• _The task_: Every record must be copied exactly, except that pictures are dropped.

• _Given entries_:

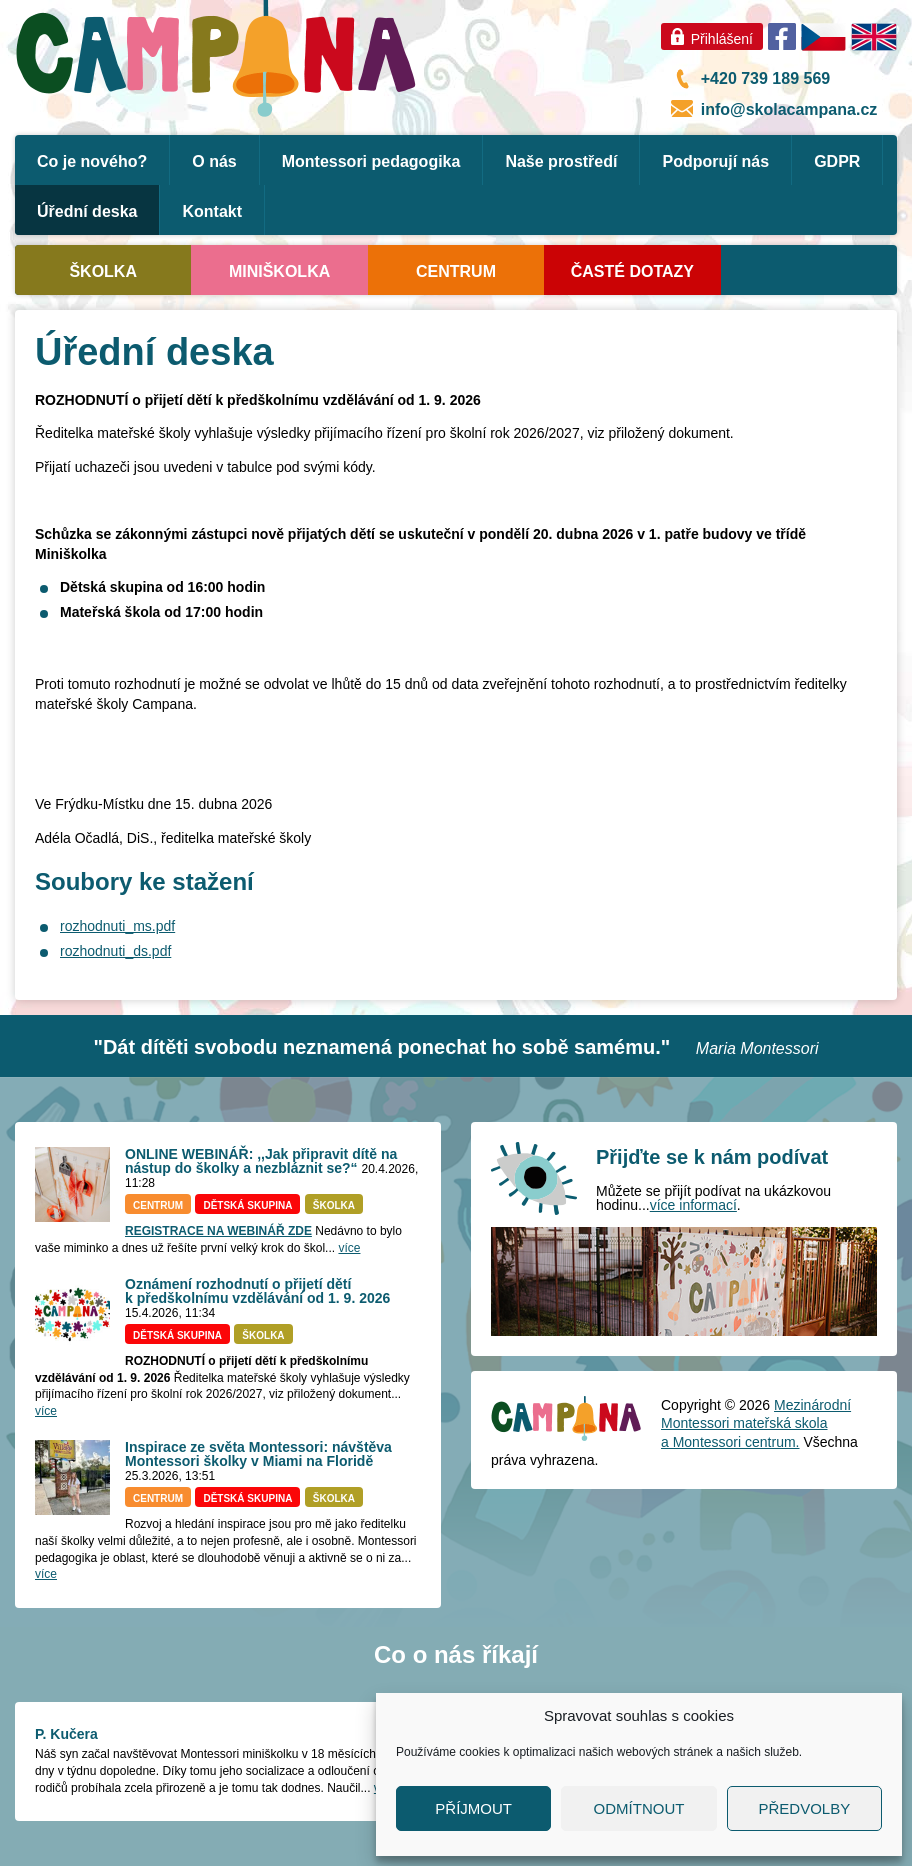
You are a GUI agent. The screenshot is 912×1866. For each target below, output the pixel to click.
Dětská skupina (247, 1205)
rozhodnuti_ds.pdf (115, 951)
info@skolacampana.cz (789, 109)
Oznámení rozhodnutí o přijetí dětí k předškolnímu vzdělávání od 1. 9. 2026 (257, 1291)
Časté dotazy (632, 271)
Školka (103, 271)
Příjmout (473, 1808)
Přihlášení (722, 39)
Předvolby (804, 1808)
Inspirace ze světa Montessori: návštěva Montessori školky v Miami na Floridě (258, 1454)
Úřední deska (87, 211)
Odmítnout (639, 1808)
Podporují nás (715, 161)
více (349, 1248)
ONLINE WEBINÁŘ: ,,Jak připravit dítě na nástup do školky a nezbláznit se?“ (261, 1161)
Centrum (456, 271)
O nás (214, 161)
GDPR (837, 161)
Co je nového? (92, 161)
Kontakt (212, 211)
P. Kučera (66, 1734)
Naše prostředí (561, 161)
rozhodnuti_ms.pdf (117, 926)
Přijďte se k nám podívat (712, 1157)
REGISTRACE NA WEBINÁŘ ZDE (218, 1231)
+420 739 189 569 (765, 78)
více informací (693, 1205)
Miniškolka (279, 271)
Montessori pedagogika (371, 161)
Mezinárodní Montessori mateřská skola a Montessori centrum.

• _Answer space_:
You are a GUI agent. The screenshot is 912×1866. For each target below, output the pixel to click.
Dětská skupina (247, 1205)
rozhodnuti_ds.pdf (115, 951)
info@skolacampana.cz (789, 109)
Oznámení rozhodnutí o přijetí dětí k předškolnímu vzdělávání od 1. 9. 2026 (257, 1291)
Časté dotazy (632, 271)
Školka (103, 271)
Příjmout (473, 1808)
Přihlášení (722, 39)
Předvolby (804, 1808)
Inspirace ze světa Montessori: návštěva Montessori školky v Miami na Floridě (258, 1454)
Úřední deska (87, 211)
Odmítnout (639, 1808)
Podporují nás (715, 161)
více (349, 1248)
ONLINE WEBINÁŘ: ,,Jak připravit dítě na nástup do školky a nezbláznit se?“ (261, 1161)
Centrum (456, 271)
O nás (214, 161)
GDPR (837, 161)
Co je nového? (92, 161)
Kontakt (212, 211)
P. Kučera (66, 1734)
Naše prostředí (561, 161)
rozhodnuti_ms.pdf (117, 926)
Přijďte se k nám podívat (712, 1157)
REGISTRACE NA WEBINÁŘ ZDE (218, 1231)
+420 739 189 569 (765, 78)
více informací (693, 1205)
Miniškolka (279, 271)
Montessori pedagogika (371, 161)
Mezinárodní Montessori mateřská skola a Montessori centrum.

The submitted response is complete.